Data excerpts:
----------

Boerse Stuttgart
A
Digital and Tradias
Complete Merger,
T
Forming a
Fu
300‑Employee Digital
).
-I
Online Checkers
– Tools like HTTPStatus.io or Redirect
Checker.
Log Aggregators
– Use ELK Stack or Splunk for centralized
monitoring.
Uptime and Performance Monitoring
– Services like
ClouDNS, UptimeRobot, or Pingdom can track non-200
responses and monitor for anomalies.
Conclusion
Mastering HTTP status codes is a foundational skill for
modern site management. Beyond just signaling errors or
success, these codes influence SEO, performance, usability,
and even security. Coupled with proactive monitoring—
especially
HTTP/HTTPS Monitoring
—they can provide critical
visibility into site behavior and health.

----------

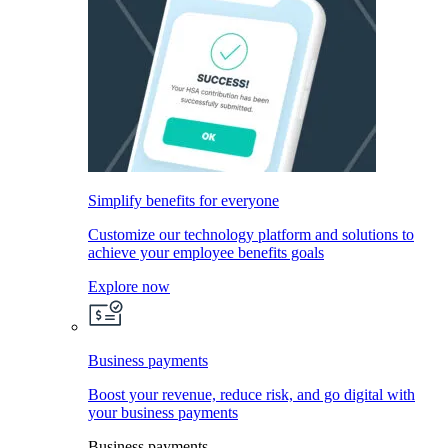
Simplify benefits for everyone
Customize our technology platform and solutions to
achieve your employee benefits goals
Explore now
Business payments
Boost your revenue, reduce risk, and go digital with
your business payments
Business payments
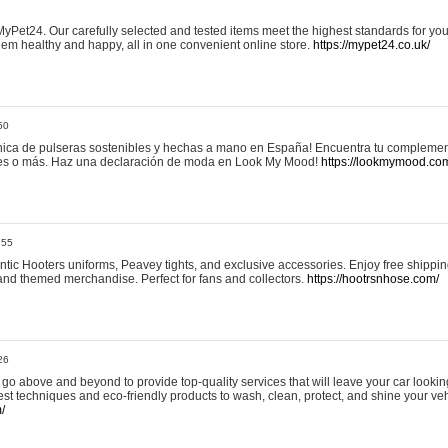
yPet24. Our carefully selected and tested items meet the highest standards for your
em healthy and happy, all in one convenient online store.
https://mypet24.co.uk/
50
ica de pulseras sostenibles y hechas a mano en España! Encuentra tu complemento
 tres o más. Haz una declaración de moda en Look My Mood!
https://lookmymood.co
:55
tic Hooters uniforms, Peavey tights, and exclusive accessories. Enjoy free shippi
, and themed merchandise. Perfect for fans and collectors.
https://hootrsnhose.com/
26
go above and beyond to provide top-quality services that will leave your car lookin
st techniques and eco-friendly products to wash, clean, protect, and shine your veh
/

----------

**YOUR INSTRUCTIONS**
In the data above, which lines lie between the line with "ClouDNS, UptimeRobot, or" and the line with "can provide critical", inclusive? Print those lines exactly and nothing else.

**FINAL ANSWER**
ClouDNS, UptimeRobot, or Pingdom can track non-200
responses and monitor for anomalies.
Conclusion
Mastering HTTP status codes is a foundational skill for
modern site management. Beyond just signaling errors or
success, these codes influence SEO, performance, usability,
and even security. Coupled with proactive monitoring—
especially
HTTP/HTTPS Monitoring
—they can provide critical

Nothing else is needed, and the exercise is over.